Et ces partis jouent sur ces étendards. A l’extrême gauche notamment, utilisant un vocabulaire de compassion, de souci des autres, notamment des plus faibles, on utilise la corde sensible pour dire aux gens : nous sommes des gens biens, altruistes, humanistes. Si vous vous joigniez à nous, vous ferez la preuve que vous l’êtes aussi. Les problèmes politiques et l’analyse des solutions que l’on peut y proposer sont toujours complexes. Parfois extrêmement complexes. Parce que dans des sociétés de plusieurs millions d’habitants, un problème concerne des milliers de personnes, mais pas toutes de la même façon. Il est alors bien rare que les solutions à prendre soient simples. Mais il est aussi bien difficile d’expliquer dans le détail la complexité de ces sujets. Les étendards sont alors des outils forts pratiques, servant à vulgariser, quitte à réduire.

 

Tout le talent consiste donc à ce que ces étendards renvoient aux gens une bonne image d’eux-mêmes. Si l’on obtient cela, une grande partie du travail est faite. Les gens se sentent rassurés. Ils pensent que leurs intérêts sont sauvegardés par leur choix, et plus encore, que leur valeur personnelle s’en trouve augmentée. Et ainsi, un peu comme à l’opéra, leur candidat dans le fond, ce sera eux-mêmes. Evidemment qu’ils vont voter pour lui !

Commentaires

La question est : en a-t-il jamais été autrement ?
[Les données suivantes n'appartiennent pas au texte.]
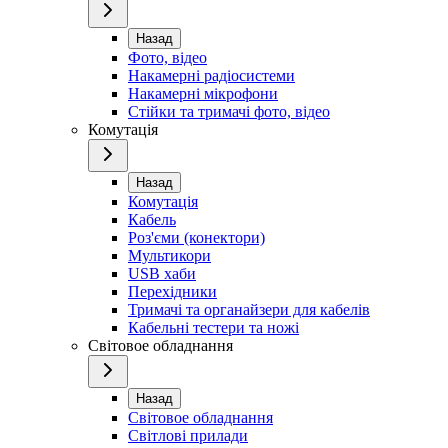
Назад
Фото, відео
Накамерні радіосистеми
Накамерні мікрофони
Стійки та тримачі фото, відео
Комутація
Назад
Комутація
Кабель
Роз'єми (конектори)
Мультикори
USB хаби
Перехідники
Тримачі та органайзери для кабелів
Кабельні тестери та ножі
Світовое обладнання
Назад
Світовое обладнання
Світлові прилади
Écrit par : Paxatagore | 16/09/2005

Peut-être... Mais j'ai le sentiment que c'est une tendance qui s'accentue de plus en plus, et ma crainte est là. De plus, mais je ne l'ai pas indiqué dans mon billet, cela pousse les gens à s'aveugler sur les fondements de leurs choix, et surtout à les embellir, de façon injustifiée donc. C'est cet aveuglement sur soi qui m'inquiète parce qu'il est extrêmement difficile de s'en défaire, et pourtant il le faudrait car il empêche d'analyser les choses clairement et avec esprit critique.
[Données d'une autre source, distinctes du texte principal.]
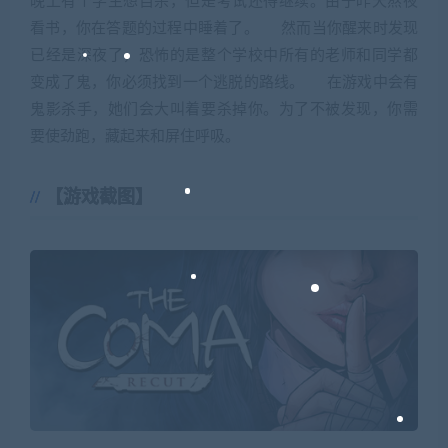
晚上有个学生想自杀，但是考试还得继续。由于昨天熬夜
看书，你在答题的过程中睡着了。 然而当你醒来时发现
已经是深夜了，恐怖的是整个学校中所有的老师和同学都
变成了鬼，你必须找到一个逃脱的路线。 在游戏中会有
鬼影杀手，她们会大叫着要杀掉你。为了不被发现，你需
要使劲跑，藏起来和屏住呼吸。
【游戏截图】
Écrit par : pikipoki | 17/09/2005

j'ai dejà du mal à prendre le temps de lire, en diagonale, les billets que vous émétez alors les écrire me semble relever d'une pure fantasmagorique volontée.
Anyway si l'effet miroir me semble relever d'un état de fait certain, ne lapidons pas les applaudisseurs, qui pour certains se seront saignés aux 4 veines pour offrir ce joyaux à leurs conjoints, enfants, familles, et puis l'émotion ressentie doit-elle seulement être liée à la performance technique ?
Certes être trop bon public m'exaspère et tel n'est d'ailleurs pas mon cas, mais ceux qui pleuraient devant ET (incompréhensible pour moi au demeurant) ne se sont-ils pas autorisés, enfin, à avoir la possbilité d'exprimer des tombereaux de sentiments cachés. L''action d'applaudir n'est-elle pas aussi le moyen incontesté de se faire plaisir ? sans jugement du voisin, en accord avec tous sans oeil inquisiteur et constestataire ? Alors miroir certes mais multifacettes.
Et à ceux qui ont eu la chance d'obtenir des places pour Cosi Von Tutte à Garnier cet automne, merci d'ajouters mes mains aux votres lors des applaudissements genereux et nourris que meritera certainement le spectacle !
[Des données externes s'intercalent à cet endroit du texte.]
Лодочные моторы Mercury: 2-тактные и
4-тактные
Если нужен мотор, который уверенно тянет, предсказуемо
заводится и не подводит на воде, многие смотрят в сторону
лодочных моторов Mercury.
Écrit par : langui | 19/09/2005

@Langui
Il y a quelque chose de très vrai dans votre commentaire, chère langui ;o). En effet pour ceux qui n'ont pas l''habitude de certains spectacles, avoir la chance d'y aller une fois les porte sans doute à un excès très compréhensible dans la manifestation de leur joie, et en effet, on ne peut pas les en blâmer.
La difficulté se trouve en fait au niveau de choix d'une autre portée que ceux de savoir si on va à tel ou tel spectacle. Lorsqu'on fait un choix politique les conséquences sont importantes. Et dans ce cas il me semble très important de faire un choix lucide. C'est ce point qui me semble parfois douteux.